Après une longue accolade suivie d’une tape énergique dans le dos, je me tournai vers Maman.

-Prends bien soin de toi Pierre-Marie d’accord ? Couvres-toi bien surtout car il fait encore très froid là-bas ! Dès que tu arrives chez ton Oncle Martin, tu nous appelles ok ? Nous t’avons donné une très bonne éducation Mon Fils, alors ne nous fais jamais honte ! Je ne veux pas recevoir un appel du frère de ton père m’annonçant que tu as engrossé une fille ou que tu te drogues ou encore…

-Cécile !

-Ok ok j’arrêtes! Nous viendrons te voir dès que possible d’accord ? Que Dieu te garde tout au long de ton voyage et durant tout ton séjour dans ce pays étranger ! Tu as ton chapelet ? Ok ! Gardes-le toujours près de toi ! Oh et puis viens-là !
Elle me serra si fort que je manquai d’air mais je n’essayai pas de me dégager parce que je savais que cette chaleur maternelle me manquerait terriblement. Lorsqu’elle se décida à me lâcher, je me tournai enfin vers Yélé. M’agenouillant devant cette petite sœur tombée du ciel que je connaissais depuis moins d’un an mais dont la présence m’avait comblé ces cinq derniers mois :

-Ne pleure pas Sunshine ! Tu avais raison tu sais ? Tu vas beaucoup me manquer.

-Toi aussi tu vas me manquer Grand-Frère, me dit-elle difficilement à cause des sanglots qu’elle avait dans la voix.

-Tu me promets de prendre bien soin de Papa et de Maman en mon absence hein ? Je compte sur toi ! Travailles bien en classe et sois sage d’accord ?

-Promis pour tout sauf pour être sage. Je suis une enfant donc je sais pas si je pourrai.

Sans le vouloir, elle réussit à nous faire éclater de rire. Me relevant en la tenant dans mes bras, nous nous fîmes tous une accolade groupée.

-Je vous aime Famille Chérie !

-Nous t’aimons aussi Fils, nous t’aimons fort ! Répondit mon père.

-Oh Maman…Mais tu pleures ?

-Qui moi ? Mais non c’est juste que j’ai une poussière dans l’œil.

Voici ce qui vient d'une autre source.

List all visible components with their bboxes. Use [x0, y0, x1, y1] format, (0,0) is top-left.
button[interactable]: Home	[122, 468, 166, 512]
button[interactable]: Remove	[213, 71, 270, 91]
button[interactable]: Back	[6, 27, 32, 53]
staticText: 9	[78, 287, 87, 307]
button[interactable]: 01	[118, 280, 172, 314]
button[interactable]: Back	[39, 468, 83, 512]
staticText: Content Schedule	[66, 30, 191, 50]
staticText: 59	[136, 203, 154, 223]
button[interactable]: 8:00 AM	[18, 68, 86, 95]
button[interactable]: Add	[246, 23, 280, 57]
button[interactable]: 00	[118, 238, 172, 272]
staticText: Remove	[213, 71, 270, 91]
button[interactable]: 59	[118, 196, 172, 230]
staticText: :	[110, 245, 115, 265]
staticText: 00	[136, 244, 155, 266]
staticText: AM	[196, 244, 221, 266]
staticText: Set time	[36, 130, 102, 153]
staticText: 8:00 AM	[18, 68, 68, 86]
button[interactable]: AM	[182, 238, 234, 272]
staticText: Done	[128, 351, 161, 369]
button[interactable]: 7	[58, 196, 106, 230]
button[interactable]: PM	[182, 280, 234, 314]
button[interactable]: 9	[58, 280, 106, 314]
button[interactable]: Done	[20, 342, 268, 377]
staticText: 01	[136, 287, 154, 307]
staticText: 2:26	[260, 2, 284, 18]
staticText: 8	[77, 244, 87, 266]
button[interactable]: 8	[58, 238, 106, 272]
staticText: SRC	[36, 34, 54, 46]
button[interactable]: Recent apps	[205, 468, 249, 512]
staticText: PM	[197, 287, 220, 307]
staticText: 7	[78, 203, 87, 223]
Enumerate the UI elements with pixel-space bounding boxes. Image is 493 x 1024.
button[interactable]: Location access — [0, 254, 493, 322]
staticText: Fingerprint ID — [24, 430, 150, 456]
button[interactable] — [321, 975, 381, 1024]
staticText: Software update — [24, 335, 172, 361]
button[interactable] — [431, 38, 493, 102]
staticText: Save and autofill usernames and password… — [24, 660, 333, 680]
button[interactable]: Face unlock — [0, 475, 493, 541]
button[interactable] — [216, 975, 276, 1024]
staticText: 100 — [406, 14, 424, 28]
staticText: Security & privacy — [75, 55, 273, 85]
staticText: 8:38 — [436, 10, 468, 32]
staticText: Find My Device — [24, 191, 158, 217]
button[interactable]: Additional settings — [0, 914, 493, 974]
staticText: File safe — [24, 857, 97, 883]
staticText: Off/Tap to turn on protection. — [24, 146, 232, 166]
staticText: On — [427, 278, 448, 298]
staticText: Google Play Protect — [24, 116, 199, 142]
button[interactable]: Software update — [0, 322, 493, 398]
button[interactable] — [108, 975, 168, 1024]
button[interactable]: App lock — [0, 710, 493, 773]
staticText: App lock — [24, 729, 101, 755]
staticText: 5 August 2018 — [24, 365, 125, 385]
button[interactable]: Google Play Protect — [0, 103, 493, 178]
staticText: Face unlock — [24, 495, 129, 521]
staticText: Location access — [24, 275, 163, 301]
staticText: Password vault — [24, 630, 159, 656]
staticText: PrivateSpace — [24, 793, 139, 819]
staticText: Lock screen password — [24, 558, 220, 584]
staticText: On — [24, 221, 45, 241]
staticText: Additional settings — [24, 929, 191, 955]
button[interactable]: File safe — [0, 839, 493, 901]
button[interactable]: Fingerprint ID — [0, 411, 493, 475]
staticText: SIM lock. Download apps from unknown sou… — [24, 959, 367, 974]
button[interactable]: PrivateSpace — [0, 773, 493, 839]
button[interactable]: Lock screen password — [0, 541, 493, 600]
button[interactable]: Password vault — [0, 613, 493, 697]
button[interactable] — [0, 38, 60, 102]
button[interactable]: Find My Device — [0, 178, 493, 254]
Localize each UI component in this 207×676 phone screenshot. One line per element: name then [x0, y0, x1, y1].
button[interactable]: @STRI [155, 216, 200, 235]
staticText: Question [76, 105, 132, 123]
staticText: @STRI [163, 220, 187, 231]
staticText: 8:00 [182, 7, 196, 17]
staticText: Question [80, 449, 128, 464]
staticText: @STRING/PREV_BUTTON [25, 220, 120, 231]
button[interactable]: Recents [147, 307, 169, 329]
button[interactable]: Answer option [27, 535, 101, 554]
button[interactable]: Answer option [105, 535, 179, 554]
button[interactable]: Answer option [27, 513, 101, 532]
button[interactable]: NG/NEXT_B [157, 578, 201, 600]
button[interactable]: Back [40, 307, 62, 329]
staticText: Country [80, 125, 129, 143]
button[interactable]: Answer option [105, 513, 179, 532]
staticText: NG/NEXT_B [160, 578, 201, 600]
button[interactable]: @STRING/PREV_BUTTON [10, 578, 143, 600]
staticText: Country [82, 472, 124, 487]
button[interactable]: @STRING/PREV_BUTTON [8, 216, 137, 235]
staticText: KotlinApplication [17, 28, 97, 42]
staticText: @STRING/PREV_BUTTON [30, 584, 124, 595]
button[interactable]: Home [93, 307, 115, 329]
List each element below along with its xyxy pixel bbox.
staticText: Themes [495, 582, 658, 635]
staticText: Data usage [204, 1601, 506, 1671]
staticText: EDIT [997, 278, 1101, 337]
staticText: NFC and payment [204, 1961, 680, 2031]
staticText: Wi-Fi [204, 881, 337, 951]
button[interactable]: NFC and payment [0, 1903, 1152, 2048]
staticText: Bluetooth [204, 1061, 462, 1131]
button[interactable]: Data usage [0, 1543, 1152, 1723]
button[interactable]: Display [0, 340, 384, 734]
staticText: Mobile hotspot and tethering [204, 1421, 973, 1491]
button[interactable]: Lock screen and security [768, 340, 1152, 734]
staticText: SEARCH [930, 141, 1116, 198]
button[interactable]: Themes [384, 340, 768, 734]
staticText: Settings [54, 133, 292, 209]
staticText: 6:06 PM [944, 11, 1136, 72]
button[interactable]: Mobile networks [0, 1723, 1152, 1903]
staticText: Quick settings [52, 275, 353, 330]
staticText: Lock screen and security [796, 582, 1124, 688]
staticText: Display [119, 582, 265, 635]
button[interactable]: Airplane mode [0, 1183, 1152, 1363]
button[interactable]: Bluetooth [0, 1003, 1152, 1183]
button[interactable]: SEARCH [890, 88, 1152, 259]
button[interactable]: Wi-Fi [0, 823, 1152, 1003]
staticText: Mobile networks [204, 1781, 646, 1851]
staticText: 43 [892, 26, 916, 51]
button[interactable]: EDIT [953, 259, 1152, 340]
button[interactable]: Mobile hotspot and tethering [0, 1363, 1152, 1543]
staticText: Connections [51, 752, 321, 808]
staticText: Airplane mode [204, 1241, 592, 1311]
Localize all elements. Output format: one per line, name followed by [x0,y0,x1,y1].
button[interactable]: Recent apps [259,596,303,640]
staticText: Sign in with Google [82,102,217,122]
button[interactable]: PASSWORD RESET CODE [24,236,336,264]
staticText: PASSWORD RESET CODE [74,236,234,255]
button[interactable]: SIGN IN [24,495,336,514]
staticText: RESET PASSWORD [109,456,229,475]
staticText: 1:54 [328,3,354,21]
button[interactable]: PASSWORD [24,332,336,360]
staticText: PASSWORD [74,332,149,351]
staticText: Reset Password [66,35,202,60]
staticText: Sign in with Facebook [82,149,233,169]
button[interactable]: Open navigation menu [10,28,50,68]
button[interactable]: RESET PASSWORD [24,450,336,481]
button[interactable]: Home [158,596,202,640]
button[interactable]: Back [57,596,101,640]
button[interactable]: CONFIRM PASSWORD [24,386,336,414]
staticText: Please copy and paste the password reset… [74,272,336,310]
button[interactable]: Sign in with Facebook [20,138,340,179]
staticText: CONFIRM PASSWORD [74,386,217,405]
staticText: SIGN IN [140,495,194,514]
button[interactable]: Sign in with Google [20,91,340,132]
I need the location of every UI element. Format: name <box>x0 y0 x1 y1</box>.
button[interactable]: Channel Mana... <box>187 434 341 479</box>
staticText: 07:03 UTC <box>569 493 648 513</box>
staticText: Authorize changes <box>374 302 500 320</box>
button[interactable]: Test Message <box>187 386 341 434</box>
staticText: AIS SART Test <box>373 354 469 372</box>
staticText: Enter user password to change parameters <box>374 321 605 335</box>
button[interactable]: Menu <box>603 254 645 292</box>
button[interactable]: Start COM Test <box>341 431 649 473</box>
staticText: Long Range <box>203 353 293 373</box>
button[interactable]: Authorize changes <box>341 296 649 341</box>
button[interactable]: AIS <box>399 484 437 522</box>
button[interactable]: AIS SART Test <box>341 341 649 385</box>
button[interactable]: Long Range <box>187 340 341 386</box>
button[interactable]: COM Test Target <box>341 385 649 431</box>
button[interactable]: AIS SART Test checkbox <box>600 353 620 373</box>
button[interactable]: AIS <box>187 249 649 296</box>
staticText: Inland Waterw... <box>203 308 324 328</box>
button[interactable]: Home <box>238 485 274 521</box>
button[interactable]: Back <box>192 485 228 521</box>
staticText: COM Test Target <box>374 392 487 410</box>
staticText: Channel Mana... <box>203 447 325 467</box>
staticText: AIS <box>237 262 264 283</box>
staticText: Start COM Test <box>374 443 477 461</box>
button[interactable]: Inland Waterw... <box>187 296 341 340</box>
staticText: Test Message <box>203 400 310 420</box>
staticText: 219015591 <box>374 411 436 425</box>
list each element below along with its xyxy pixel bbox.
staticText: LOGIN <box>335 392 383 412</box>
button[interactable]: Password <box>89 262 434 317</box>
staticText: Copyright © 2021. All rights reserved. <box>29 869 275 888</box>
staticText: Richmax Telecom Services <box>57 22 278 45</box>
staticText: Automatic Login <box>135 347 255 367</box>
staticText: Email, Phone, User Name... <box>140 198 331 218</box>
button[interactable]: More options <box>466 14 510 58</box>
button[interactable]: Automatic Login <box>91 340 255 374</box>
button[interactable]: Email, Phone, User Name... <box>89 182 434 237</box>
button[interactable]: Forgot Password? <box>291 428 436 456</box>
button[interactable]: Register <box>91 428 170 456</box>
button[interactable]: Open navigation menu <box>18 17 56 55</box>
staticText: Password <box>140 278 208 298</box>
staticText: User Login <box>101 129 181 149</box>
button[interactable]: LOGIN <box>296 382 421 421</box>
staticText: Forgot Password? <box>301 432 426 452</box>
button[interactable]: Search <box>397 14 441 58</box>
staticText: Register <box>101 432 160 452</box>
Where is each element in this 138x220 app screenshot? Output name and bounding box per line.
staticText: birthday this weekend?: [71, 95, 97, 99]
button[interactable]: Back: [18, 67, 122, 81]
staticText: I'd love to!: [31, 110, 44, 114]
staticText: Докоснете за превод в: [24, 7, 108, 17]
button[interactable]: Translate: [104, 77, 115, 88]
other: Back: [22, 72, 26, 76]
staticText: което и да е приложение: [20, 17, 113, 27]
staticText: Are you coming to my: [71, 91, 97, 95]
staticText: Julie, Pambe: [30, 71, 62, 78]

Au lieu de raconter des bêtises, tu ferais mieux d’y aller maintenant. Allez ouste !

-Ok ok j’y vais ! 

Reposant Yélé que j’avais toujours dans les bras, je pris mon bagage à main et après une légère caresse sur sa joue, je me dirigeai vers la salle d’embarquement. Juste avant de passer la porte, j’eus le temps, en jetant un dernier coup d’œil en direction de ma famille, de voir Yélé et Maman en sanglots dans les bras de mon père. Ce fut la dernière image que j’eus de ma famille avant d’aborder le nouveau tournant de mon destin.